### Task statement
The answer should consist solely of the lines from the first one below through the line containing "peut varier en", copied exactly.
━━━ Data records
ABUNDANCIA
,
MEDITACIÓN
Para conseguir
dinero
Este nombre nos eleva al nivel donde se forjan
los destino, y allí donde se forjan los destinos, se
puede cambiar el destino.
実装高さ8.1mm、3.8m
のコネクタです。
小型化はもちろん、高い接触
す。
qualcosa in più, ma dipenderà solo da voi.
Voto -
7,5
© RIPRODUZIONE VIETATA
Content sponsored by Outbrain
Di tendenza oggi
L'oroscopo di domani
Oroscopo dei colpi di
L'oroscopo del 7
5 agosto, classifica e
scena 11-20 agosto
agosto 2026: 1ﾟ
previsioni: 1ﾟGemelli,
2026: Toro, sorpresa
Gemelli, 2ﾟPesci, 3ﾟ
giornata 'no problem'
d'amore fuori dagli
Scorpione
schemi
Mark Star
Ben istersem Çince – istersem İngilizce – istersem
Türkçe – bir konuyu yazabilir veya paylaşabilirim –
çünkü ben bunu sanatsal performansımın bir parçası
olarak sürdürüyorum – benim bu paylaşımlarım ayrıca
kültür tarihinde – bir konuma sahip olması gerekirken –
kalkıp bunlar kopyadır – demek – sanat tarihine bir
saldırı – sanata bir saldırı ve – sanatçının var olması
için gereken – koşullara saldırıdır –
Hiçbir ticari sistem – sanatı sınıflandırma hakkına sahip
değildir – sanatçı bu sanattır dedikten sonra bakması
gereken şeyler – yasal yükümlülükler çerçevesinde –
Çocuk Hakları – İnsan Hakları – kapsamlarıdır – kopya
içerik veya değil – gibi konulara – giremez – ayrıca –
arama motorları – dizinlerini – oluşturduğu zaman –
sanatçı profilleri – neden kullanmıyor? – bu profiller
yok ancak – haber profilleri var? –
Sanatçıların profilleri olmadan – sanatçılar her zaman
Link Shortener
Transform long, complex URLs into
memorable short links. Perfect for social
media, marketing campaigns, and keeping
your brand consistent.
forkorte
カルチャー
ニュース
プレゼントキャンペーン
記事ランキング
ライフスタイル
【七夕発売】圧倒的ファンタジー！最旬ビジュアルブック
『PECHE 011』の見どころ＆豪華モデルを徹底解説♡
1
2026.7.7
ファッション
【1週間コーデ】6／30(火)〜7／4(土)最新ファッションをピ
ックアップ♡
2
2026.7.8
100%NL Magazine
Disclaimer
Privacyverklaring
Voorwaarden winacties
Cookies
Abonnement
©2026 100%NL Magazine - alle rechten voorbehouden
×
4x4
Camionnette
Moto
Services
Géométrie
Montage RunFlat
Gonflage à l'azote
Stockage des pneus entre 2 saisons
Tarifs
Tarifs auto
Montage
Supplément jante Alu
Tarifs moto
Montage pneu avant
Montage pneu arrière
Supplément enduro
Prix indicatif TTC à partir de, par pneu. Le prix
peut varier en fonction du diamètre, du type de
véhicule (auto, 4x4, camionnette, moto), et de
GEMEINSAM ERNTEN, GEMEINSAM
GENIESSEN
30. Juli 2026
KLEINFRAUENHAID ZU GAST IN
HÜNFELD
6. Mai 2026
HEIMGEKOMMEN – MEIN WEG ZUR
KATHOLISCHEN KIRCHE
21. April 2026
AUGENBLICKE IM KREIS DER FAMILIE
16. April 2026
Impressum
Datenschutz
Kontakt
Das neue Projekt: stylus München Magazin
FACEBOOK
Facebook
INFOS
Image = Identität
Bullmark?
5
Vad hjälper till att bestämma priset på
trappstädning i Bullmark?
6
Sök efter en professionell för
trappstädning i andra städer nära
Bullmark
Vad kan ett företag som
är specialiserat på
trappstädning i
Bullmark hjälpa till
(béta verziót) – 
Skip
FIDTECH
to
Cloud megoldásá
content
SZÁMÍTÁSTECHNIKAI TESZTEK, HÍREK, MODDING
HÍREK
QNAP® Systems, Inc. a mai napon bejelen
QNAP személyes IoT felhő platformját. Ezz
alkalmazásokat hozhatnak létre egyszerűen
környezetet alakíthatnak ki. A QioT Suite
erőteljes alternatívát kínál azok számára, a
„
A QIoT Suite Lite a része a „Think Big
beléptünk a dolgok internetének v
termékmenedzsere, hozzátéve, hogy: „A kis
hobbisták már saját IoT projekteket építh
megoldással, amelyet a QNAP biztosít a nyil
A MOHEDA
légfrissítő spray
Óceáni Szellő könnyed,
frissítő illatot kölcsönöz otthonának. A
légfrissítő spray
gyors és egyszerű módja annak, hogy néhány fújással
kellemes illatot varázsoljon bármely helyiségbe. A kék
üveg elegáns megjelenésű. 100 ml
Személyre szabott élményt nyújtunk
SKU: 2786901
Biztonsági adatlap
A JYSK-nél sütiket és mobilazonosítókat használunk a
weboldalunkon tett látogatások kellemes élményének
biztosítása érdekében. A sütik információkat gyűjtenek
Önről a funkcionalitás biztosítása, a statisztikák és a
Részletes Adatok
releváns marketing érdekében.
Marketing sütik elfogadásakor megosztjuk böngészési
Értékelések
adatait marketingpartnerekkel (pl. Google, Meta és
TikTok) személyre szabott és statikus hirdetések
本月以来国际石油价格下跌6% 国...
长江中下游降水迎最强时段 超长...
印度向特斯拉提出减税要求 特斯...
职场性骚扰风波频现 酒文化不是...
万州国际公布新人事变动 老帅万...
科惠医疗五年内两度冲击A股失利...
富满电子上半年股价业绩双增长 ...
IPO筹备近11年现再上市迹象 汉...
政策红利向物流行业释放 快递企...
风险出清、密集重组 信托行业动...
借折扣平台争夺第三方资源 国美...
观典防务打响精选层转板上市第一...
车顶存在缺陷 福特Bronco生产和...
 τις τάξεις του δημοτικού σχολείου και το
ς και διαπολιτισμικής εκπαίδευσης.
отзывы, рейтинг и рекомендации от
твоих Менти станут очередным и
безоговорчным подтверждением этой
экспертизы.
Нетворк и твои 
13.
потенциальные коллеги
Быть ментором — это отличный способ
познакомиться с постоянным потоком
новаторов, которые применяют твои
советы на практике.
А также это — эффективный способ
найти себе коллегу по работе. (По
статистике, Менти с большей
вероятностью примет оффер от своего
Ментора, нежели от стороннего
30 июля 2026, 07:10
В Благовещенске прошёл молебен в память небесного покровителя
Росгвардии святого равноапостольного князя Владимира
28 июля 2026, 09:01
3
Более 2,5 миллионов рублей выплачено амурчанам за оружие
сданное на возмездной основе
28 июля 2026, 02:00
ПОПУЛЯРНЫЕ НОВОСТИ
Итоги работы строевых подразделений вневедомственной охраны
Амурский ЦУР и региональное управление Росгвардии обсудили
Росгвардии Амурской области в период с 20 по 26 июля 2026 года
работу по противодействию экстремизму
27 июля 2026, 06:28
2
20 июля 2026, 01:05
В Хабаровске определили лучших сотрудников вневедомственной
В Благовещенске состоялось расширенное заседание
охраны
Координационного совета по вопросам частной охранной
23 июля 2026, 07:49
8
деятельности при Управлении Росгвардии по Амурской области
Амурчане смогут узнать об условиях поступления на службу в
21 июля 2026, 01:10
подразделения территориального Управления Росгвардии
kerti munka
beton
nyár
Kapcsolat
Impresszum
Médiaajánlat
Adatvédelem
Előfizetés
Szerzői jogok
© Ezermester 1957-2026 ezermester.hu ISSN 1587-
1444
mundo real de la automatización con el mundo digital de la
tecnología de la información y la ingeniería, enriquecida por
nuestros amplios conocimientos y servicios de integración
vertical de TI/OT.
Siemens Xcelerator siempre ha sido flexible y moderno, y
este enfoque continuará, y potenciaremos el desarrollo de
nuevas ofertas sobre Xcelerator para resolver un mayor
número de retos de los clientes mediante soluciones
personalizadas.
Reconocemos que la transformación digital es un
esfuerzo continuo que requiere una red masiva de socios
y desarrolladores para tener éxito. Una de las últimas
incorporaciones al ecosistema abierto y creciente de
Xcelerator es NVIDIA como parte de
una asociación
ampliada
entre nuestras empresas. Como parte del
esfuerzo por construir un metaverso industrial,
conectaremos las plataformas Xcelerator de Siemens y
━━━━━━
### Response
ABUNDANCIA
,
MEDITACIÓN
Para conseguir
dinero
Este nombre nos eleva al nivel donde se forjan
los destino, y allí donde se forjan los destinos, se
puede cambiar el destino.
実装高さ8.1mm、3.8m
のコネクタです。
小型化はもちろん、高い接触
す。
qualcosa in più, ma dipenderà solo da voi.
Voto -
7,5
© RIPRODUZIONE VIETATA
Content sponsored by Outbrain
Di tendenza oggi
L'oroscopo di domani
Oroscopo dei colpi di
L'oroscopo del 7
5 agosto, classifica e
scena 11-20 agosto
agosto 2026: 1ﾟ
previsioni: 1ﾟGemelli,
2026: Toro, sorpresa
Gemelli, 2ﾟPesci, 3ﾟ
giornata 'no problem'
d'amore fuori dagli
Scorpione
schemi
Mark Star
Ben istersem Çince – istersem İngilizce – istersem
Türkçe – bir konuyu yazabilir veya paylaşabilirim –
çünkü ben bunu sanatsal performansımın bir parçası
olarak sürdürüyorum – benim bu paylaşımlarım ayrıca
kültür tarihinde – bir konuma sahip olması gerekirken –
kalkıp bunlar kopyadır – demek – sanat tarihine bir
saldırı – sanata bir saldırı ve – sanatçının var olması
için gereken – koşullara saldırıdır –
Hiçbir ticari sistem – sanatı sınıflandırma hakkına sahip
değildir – sanatçı bu sanattır dedikten sonra bakması
gereken şeyler – yasal yükümlülükler çerçevesinde –
Çocuk Hakları – İnsan Hakları – kapsamlarıdır – kopya
içerik veya değil – gibi konulara – giremez – ayrıca –
arama motorları – dizinlerini – oluşturduğu zaman –
sanatçı profilleri – neden kullanmıyor? – bu profiller
yok ancak – haber profilleri var? –
Sanatçıların profilleri olmadan – sanatçılar her zaman
Link Shortener
Transform long, complex URLs into
memorable short links. Perfect for social
media, marketing campaigns, and keeping
your brand consistent.
forkorte
カルチャー
ニュース
プレゼントキャンペーン
記事ランキング
ライフスタイル
【七夕発売】圧倒的ファンタジー！最旬ビジュアルブック
『PECHE 011』の見どころ＆豪華モデルを徹底解説♡
1
2026.7.7
ファッション
【1週間コーデ】6／30(火)〜7／4(土)最新ファッションをピ
ックアップ♡
2
2026.7.8
100%NL Magazine
Disclaimer
Privacyverklaring
Voorwaarden winacties
Cookies
Abonnement
©2026 100%NL Magazine - alle rechten voorbehouden
×
4x4
Camionnette
Moto
Services
Géométrie
Montage RunFlat
Gonflage à l'azote
Stockage des pneus entre 2 saisons
Tarifs
Tarifs auto
Montage
Supplément jante Alu
Tarifs moto
Montage pneu avant
Montage pneu arrière
Supplément enduro
Prix indicatif TTC à partir de, par pneu. Le prix
peut varier en fonction du diamètre, du type de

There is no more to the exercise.